Salt Lake County Sheriff's Detective Todd Park is using the hair-isotope method to try to identify a murdered woman whose remains were found by hunters near Interstate-80 along the south end of the Great Salt Lake on October 8, 2000. Detectives recovered 26 bones, some hair, a T-shirt and a necklace. Despite creating a facial reconstruction and publicizing it nationally, the police have been unable to ID the woman, who stood about 5 feet tall and was 17 to 20 years old when she was killed. But when Park arranged with Ehleringer for an isotope analysis of the victim’s hair, it showed that for the last two years of her life she lived in the Northwest, mostly in the Idaho-Montana-Wyoming area, and maybe into Oregon and Washington. Park hopes that examining missing persons records from those areas will lead to an ID.

Ehleringer and Cerling are co-founders of IsoForensics, Inc., which sells isotopic analysis of forensic substances. A method Ehleringer developed to trace the origins of cocaine or heroin is now used by the a method now used by the U.S. Drug Enforcement Administration: variations in the amount of carbon, nitrogen, oxygen and hydrogen isotopes in soil and water show up in coca and poppy plants.

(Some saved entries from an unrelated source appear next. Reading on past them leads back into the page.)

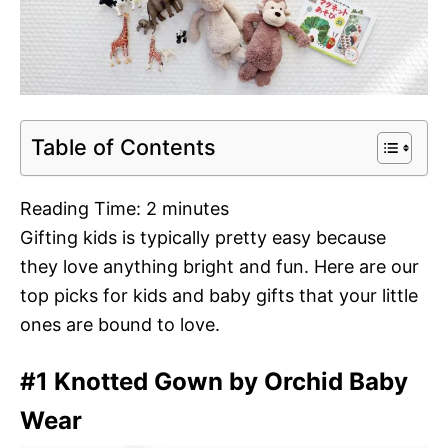
Table of Contents
Reading Time:
2
minutes
Gifting kids is typically pretty easy because
they love anything bright and fun. Here are our
top picks for kids and baby gifts that your little
ones are bound to love.
#1 Knotted Gown by Orchid Baby
Wear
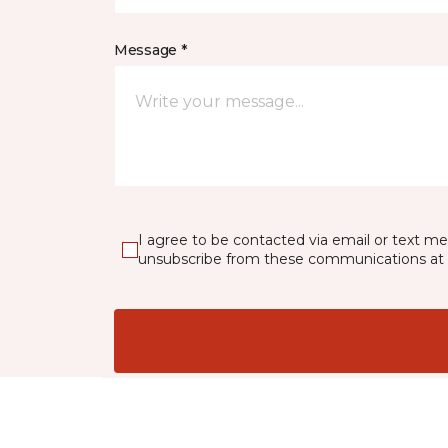
Message *
I agree to be contacted via email or text m
unsubscribe from these communications at 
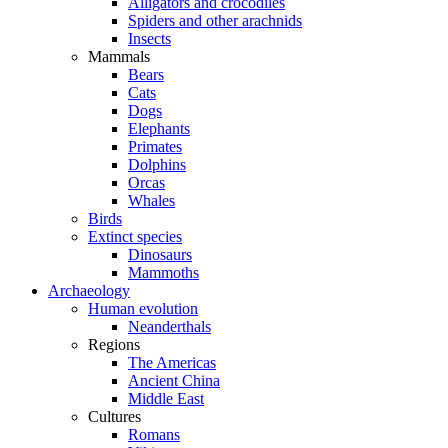
Alligators and crocodiles
Spiders and other arachnids
Insects
Mammals
Bears
Cats
Dogs
Elephants
Primates
Dolphins
Orcas
Whales
Birds
Extinct species
Dinosaurs
Mammoths
Archaeology
Human evolution
Neanderthals
Regions
The Americas
Ancient China
Middle East
Cultures
Romans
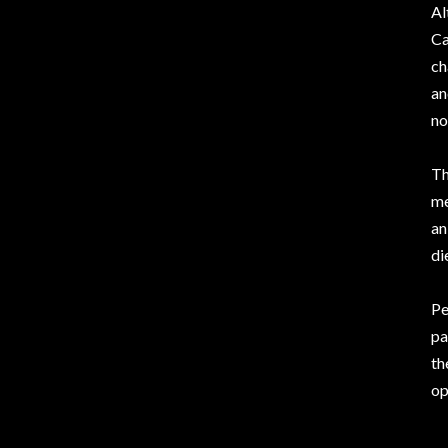
Al
Ca
ch
an
no
Th
m
an
di
Pe
pa
th
op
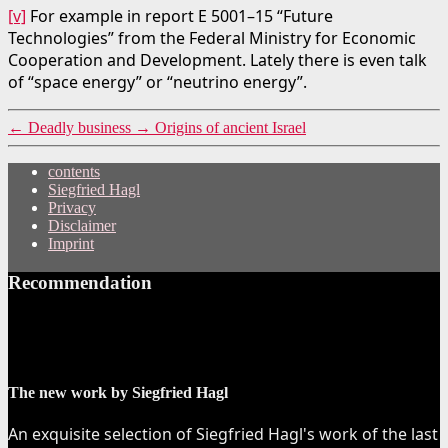
[v]
For example in report E 5001–15 “Future
Technologies” from the Federal Ministry for Economic
Cooperation and Development. Lately there is even talk
of “space energy” or “neutrino energy”.
←
Deadly business
→
Origins of ancient Israel
contents
Siegfried Hagl
Privacy
Disclaimer
Imprint
Recommendation
The new work by Siegfried Hagl
An exquisite selection of Siegfried Hagl's work of the last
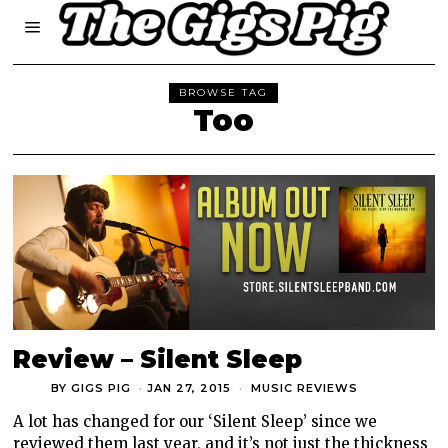
BROWSE TAG
Too
Review – Silent Sleep
BY
GIGS PIG
JAN 27, 2015
MUSIC REVIEWS
A lot has changed for our ‘Silent Sleep’ since we
reviewed them last year, and it’s not just the thickness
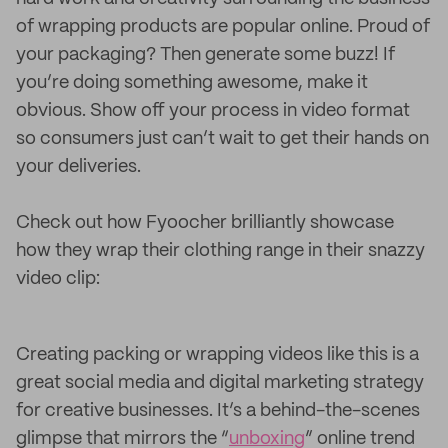
of wrapping products are popular online. Proud of
your packaging? Then generate some buzz! If
you’re doing something awesome, make it
obvious. Show off your process in video format
so consumers just can’t wait to get their hands on
your deliveries.
Check out how Fyoocher brilliantly showcase
how they wrap their clothing range in their snazzy
video clip:
Creating packing or wrapping videos like this is a
great social media and digital marketing strategy
for creative businesses. It’s a behind-the-scenes
glimpse that mirrors the “
unboxing
” online trend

For the hair analysis, says Ehleringer, “You can tell the difference between Utah and Texas,” but probably not Chicago and Kansas City. In general, the amount of the heavy isotopes oxygen-18 and hydrogen-2 levels in drinking water decreases as you move inland from the West Coast: as rainstorms move off the Pacific Ocean, rain drops containing oxygen-18 and hydrogen-2 tends to fall first because it is heavier. But cloud temperatures and season also affect which isotopes rain drops contain, with the result that heavy isotopes are also relatively more common in water inland from the Gulf and southern Atlantic coasts. The lowest concentrations of hydrogen-2 and oxygen-18 are found in water in northern and western Montana, north-central Idaho and northwest Wyoming (because the heavy isotopes drop out of clouds before they reach these inland areas), while the highest amounts of hydrogen-2 and oxygen-18 in drinking water and hair are in southern Oklahoma, north-central Texas, Florida, south Georgia and southern South Carolina (in warm regions with more evaporation, lighter-isotope water evaporates from surface sources first, leaving heavier-isotope water behind to find its way into drinking water.